The family relations are weak; the husband or father is little concerned … in short, the great curve of human development, and its backward direction, appear to be sufficiently extended to appreciate the differences characterising the Negro race opposed to our race … in any case, an honorable mediocrity is his inheritance.

Slavery’s enthusiasts glommed onto this research. In an infamous speech, South Carolina Senator James Henry Hammond said:

In all social systems there must be a class to do the menial duties, to perform the drudgery of life. That is, a class requiring but a low order of intellect and but little skill … Fortunately for the South, she found a race adapted to that purpose to her hand … We use them for our purpose, and call them slaves.

Despite a century and a half of putative progress, some of these ideas persist, most shockingly among the global commentariat elite. Charles Murray propagates pseudoscience on the differential capabilities of the “races.” Writers like Andrew Sullivan and Steven Pinker echo his work, while mainstream rightwing publications stoke the flames under the guise of asking provocative questions.

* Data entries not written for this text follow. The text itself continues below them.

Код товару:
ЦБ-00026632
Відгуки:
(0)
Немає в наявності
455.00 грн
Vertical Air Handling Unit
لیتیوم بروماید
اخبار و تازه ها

These ideas are poisonous enough when posited as philosophical precepts, but they are lethal when they find their way into public policy discourse. That’s why this recent article from the Thomas B. Fordham Institute, a think tank that studies public education, was so horrifying. In the piece, a researcher searches for ways to describe racial differences in standardized test scores:

There are myriad reasons for these score differences, and many concern commonly cited correlates of achievement that NAEP tracks, such as family income, parent education level, and the primary language that a child is exposed to at birth … There are, however, at least two other variables to consider: marriage rates and parent expectations. Combined with the other correlates … these two variables paint a more coherent picture.

Change just a few words in that passage, and it would fit capably in Hunt’s summation of nineteenth century race literature: prejudiced conjecture, masquerading as analysis, wrapped in today’s preferred data-driven rhetoric. Perhaps most damagingly, this sort of work looks for any explanation for racist outcomes except for racism itself.

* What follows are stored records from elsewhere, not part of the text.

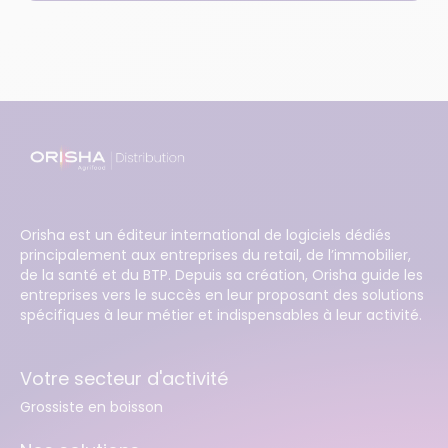
Orisha est un éditeur international de logiciels dédiés
principalement aux entreprises du retail, de l’immobilier,
de la santé et du BTP. Depuis sa création, Orisha guide les
entreprises vers le succès en leur proposant des solutions
spécifiques à leur métier et indispensables à leur activité.
Votre secteur d'activité
Grossiste en boisson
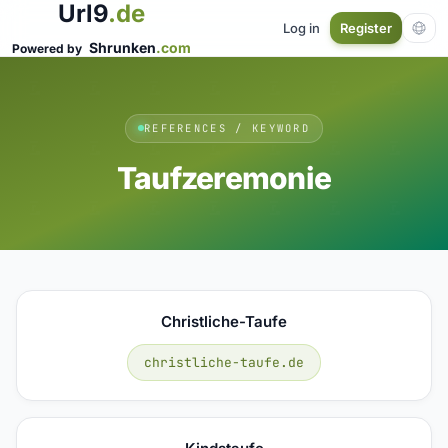
Url9
.de
Log in
Register
Shrunken
.com
Powered by
REFERENCES / KEYWORD
Taufzeremonie
Christliche-Taufe
christliche-taufe.de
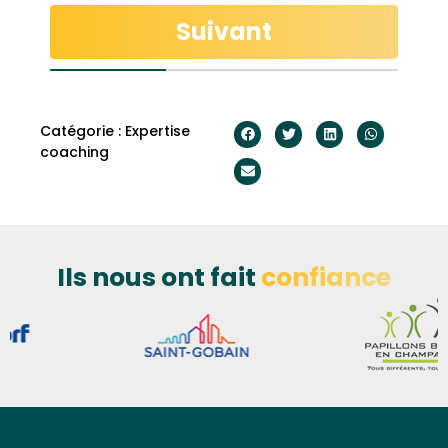
Suivant
Catégorie :
Expertise
coaching
Ils nous ont fait
confiance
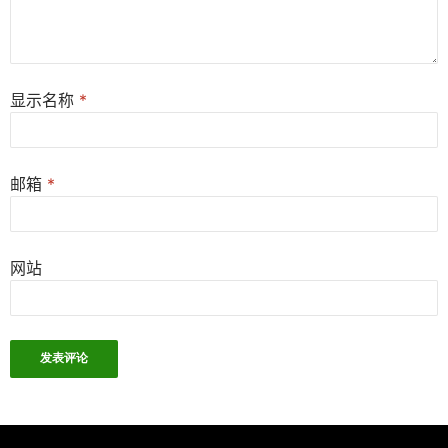
显示名称
*
邮箱
*
网站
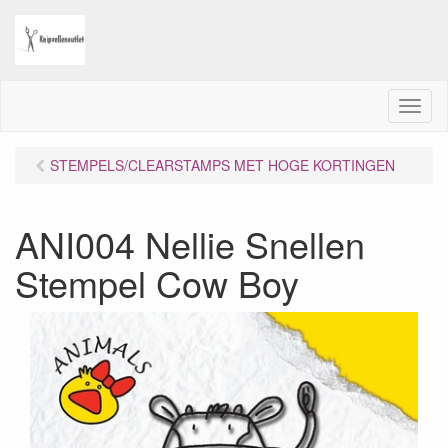
M
e
n
STEMPELS/CLEARSTAMPS MET HOGE KORTINGEN
u
ANI004 Nellie Snellen
Stempel Cow Boy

It would be dangerous enough if these ideas were being espoused by laymen, but Fordham is a well-funded think-tank, in the business of influencing federal and state education policy. There is a well-trod path from their lips to lawmakers’ ears, and the organization’s leadership wields disproportionate influence over the policies that shape the lives of black and brown children.

The author of the piece cited above admits that his research demonstrates correlation, and not causation, but that concession only makes his argument worse. In effect, this research retrofits two independent variables to fit testing outcomes. One of those variables – “marriage rates” – comes from a cultural judgment, which directly echoes slavery apologists’ claims about cultural inferiority and family structure.

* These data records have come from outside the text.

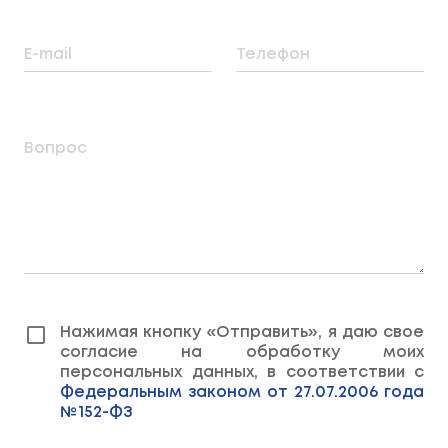
E-mail
Телефон
Вопрос
Нажимая кнопку «Отправить», я даю свое
согласие на обработку моих
персональных данных, в соответствии с
Федеральным законом от 27.07.2006 года
№152-ФЗ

The other variable, “parent expectations,” is based on a pseudoscientific analysis of perceptions, which are assessed by asking whether parents “expect” their children to receive a four-year college degree. This is a bad, and in this case, irresponsible, way to describe a social science phenomenon. Those perceptions are inevitably driven by this country’s history of racism. If you asked the same parents whether they “expect” the police to treat their children with dignity, their answers would probably reflect a similar dearth of “expectations.” If someone punches you in the face for the ten minutes, then pauses to ask if you expect the beatings to continue, it’s hard to blame your “expectations” for the assault.

This dalliance in racist pseudoscience is not new for the Thomas B. Fordham Institute. America’s most notorious race “scientist” is frequently invited and cited by their spokespeople. Their commentary on family structure has been a theme for many years, as has been their insistence on blaming the culture of poor communities for disparate disciplinary outcomes for children of color. If the propagation of these ideas is predicated on ignorance, that ignorance is willful; critics, including myself, have labored to demonstrate the flaws in their logic and scientific methods. All of this work perpetuates institutional racism, irrespective of whether any of the individuals propagating these arguments express individual racial prejudices.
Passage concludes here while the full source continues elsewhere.